Jean-Francois Coste, 53, was at the Stillwell Avenue station in Coney Island around 12:15 a.m. when he punched the 56-year-old operator as he began his shift, police said.

Tanya McCray, 56, was leaving a “staff room” on the public mezzanine when she saw Coste, a senior equity analyst at Tocqueville Asset Management, trying to get in, an MTA spokeswoman said.

“It’s not a public space,” the spokesman said. “Apparently, he was drunk. He pushed the door shut and locked it and he punched her in the face at least twice.”

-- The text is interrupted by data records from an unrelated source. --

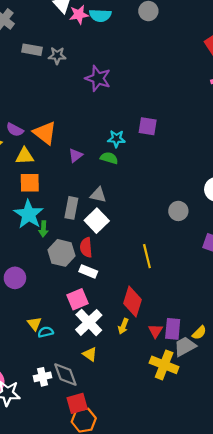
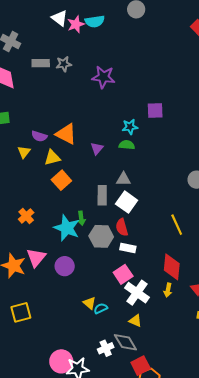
orange square: (30, 183) -> (61, 180), turned -30
cyan star: (29, 214) -> (67, 228), moved
yellow triangle: (90, 354) -> (135, 321), moved

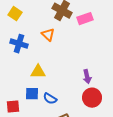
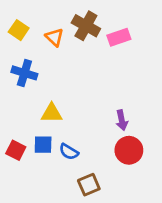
orange triangle: (48, 35) -> (54, 37), moved
red square: (13, 107) -> (16, 150), moved, turned 32

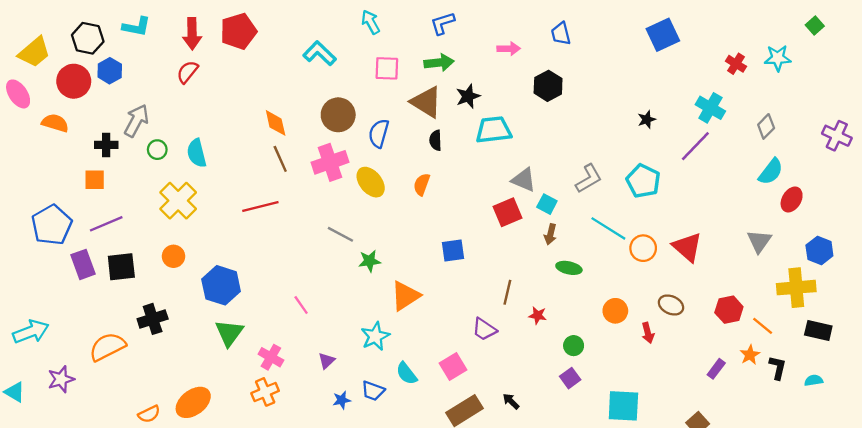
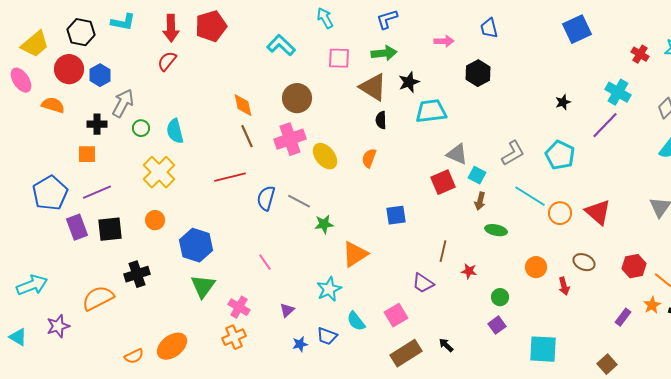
blue hexagon: (110, 71) -> (100, 75), moved
blue semicircle: (379, 133) -> (266, 198), moved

McCray, a 21-year veteran of the MTA and train operator, fought back and began hitting Coste with his lunch bag, which had a thermos inside, the spokesman said. After another transit worker came to his aid, the banker fled the train platform.

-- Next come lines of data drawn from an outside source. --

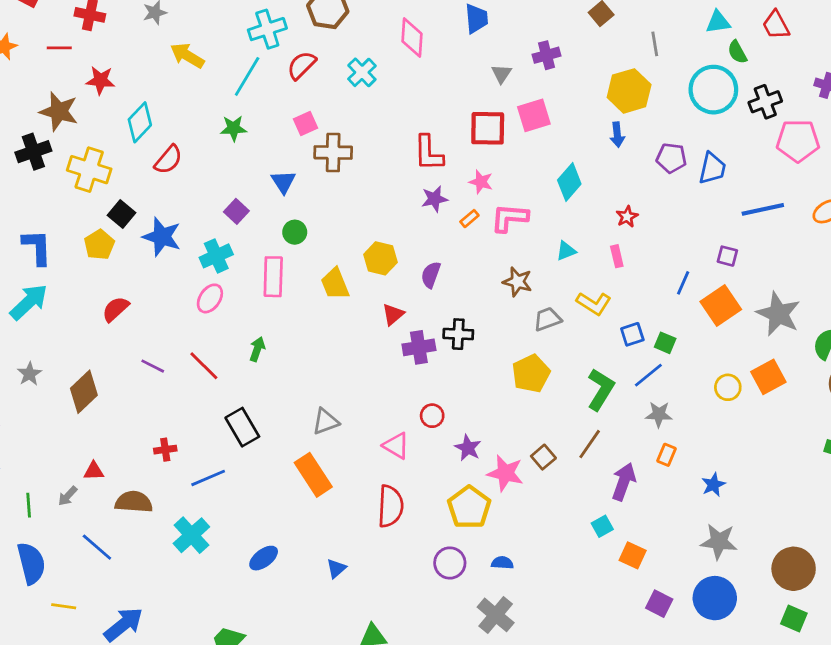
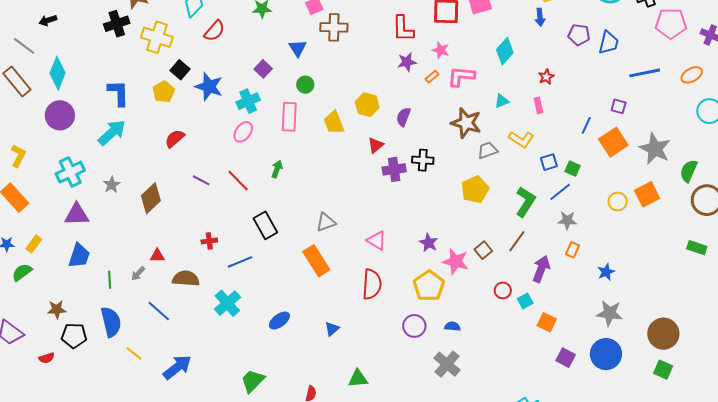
brown star: (517, 282) -> (466, 123), size x1.4
red circle: (432, 416) -> (503, 290), moved
yellow line: (64, 606) -> (134, 353), turned 30

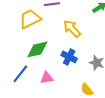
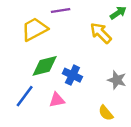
yellow arrow: (72, 29) -> (101, 33), moved
blue cross: (69, 57) -> (72, 75), moved

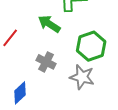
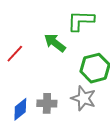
gray cross: (46, 62) -> (47, 103), moved, turned -30

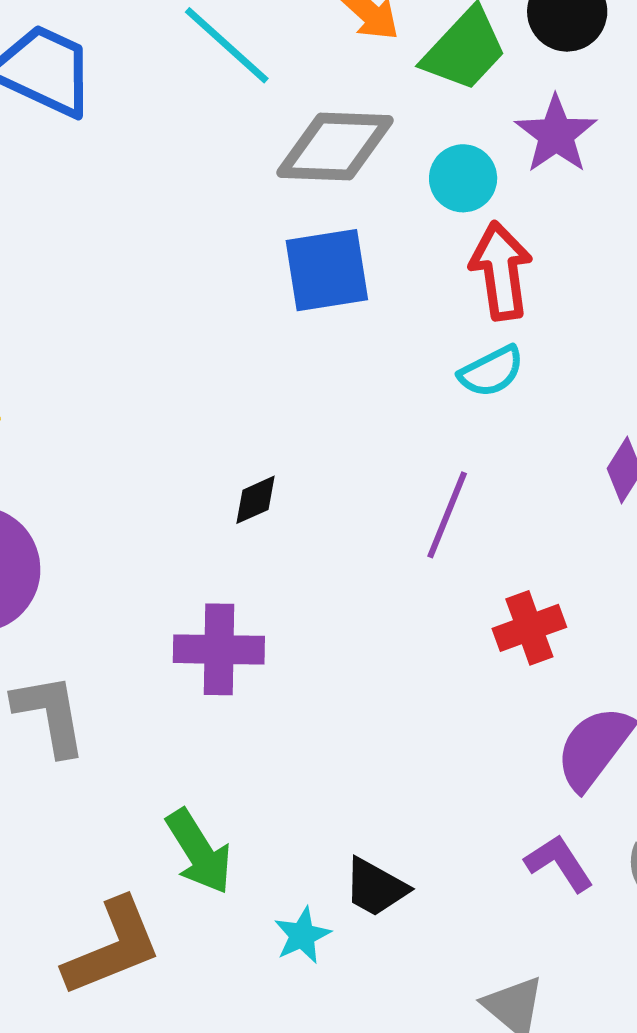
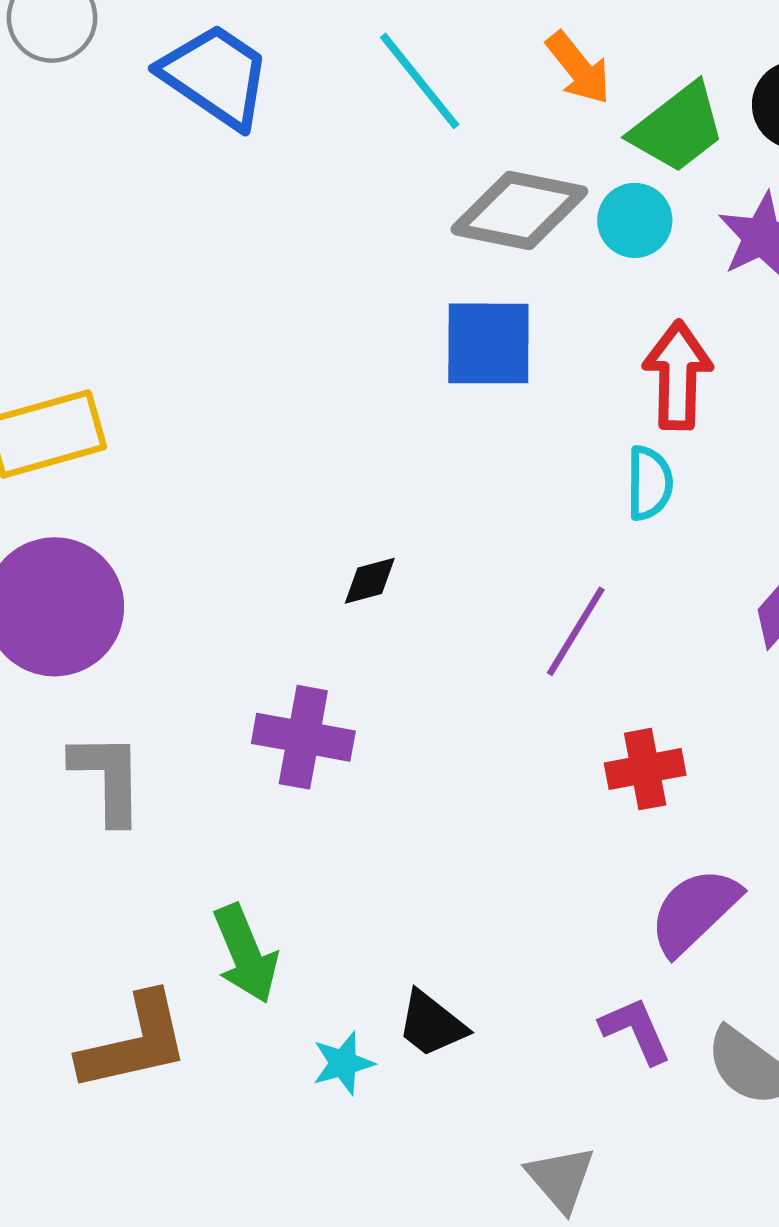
cyan circle: (463, 178) -> (635, 220), moved
cyan semicircle: (491, 371) -> (649, 483), turned -72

“All the workers in the staff room come out and run after him,” the spokesman said. “He jumped on the train and the transit workers cornered him.”

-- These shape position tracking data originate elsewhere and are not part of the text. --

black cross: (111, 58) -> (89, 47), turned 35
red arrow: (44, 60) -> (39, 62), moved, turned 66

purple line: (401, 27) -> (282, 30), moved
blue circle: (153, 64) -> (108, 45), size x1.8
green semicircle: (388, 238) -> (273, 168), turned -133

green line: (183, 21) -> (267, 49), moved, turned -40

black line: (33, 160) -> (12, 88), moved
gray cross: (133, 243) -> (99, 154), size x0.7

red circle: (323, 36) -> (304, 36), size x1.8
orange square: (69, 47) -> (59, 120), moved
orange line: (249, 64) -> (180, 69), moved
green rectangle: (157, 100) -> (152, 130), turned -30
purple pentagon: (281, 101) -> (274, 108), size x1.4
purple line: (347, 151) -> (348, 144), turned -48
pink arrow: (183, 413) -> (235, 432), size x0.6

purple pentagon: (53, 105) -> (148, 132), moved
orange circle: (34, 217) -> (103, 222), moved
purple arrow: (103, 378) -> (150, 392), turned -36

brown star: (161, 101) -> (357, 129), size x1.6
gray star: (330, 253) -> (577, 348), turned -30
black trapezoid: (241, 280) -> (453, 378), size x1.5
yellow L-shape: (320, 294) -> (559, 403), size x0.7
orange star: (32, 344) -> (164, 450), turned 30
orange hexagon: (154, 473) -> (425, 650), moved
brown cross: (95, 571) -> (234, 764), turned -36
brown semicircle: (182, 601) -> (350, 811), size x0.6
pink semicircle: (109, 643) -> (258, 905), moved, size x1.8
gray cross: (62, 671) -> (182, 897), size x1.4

The attack happened at the Stillwell Avenue station in Coney Island.
AP:
Tanya McCray.
Tanya McCray was leaving the staff room on the public mezzanine when she saw Coste trying to enter.
Facebook/Tanya Hinton McCray

Coste was arrested and charged with assault, harassment and threats against a transit worker. He was released without bail and his next court hearing was scheduled for March.

McCray said the attack caught him off guard.

“I didn’t see him punch me,” she said. “I didn’t see the punch, it happened so fast.”

Jean-Francois Coste.
Jean-Francois Coste was arrested and charged with assault, harassment and threats against a transit worker.
Tocqueville Asset Management LP

McCray, who suffered bruises and was taken to a local hospital, said he hopes his attacker will be punished.

“I just hope justice is served,” McCray said. “I hope he does jail time. It’s not fair that people think they can just attack us and that’s okay. Not good: We’re just here to do our job.”

The transit workers union plans a show of force at Coste’s court hearing, a spokeswoman said.

TWU Local 100 President Richard Davis said the public “needs to treat transit workers as heroes, not punching bags.

“Many times we have walked for this city, the last time working through an epidemic, and this is the thanks we get. It must stop. We will see this boy in court.”

Coste could not immediately be reached for comment.